Copy every line from the material below that holds "pokoje".

|---|

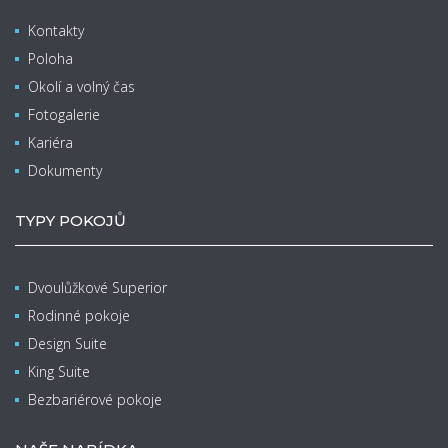
Kontakty
Poloha
Okolí a volný čas
Fotogalerie
Kariéra
Dokumenty
TYPY POKOJŮ
Dvoulůžkové Superior
Rodinné pokoje
Design Suite
King Suite
Bezbariérové pokoje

|---|

▶ _Answer_
Rodinné pokoje
Bezbariérové pokoje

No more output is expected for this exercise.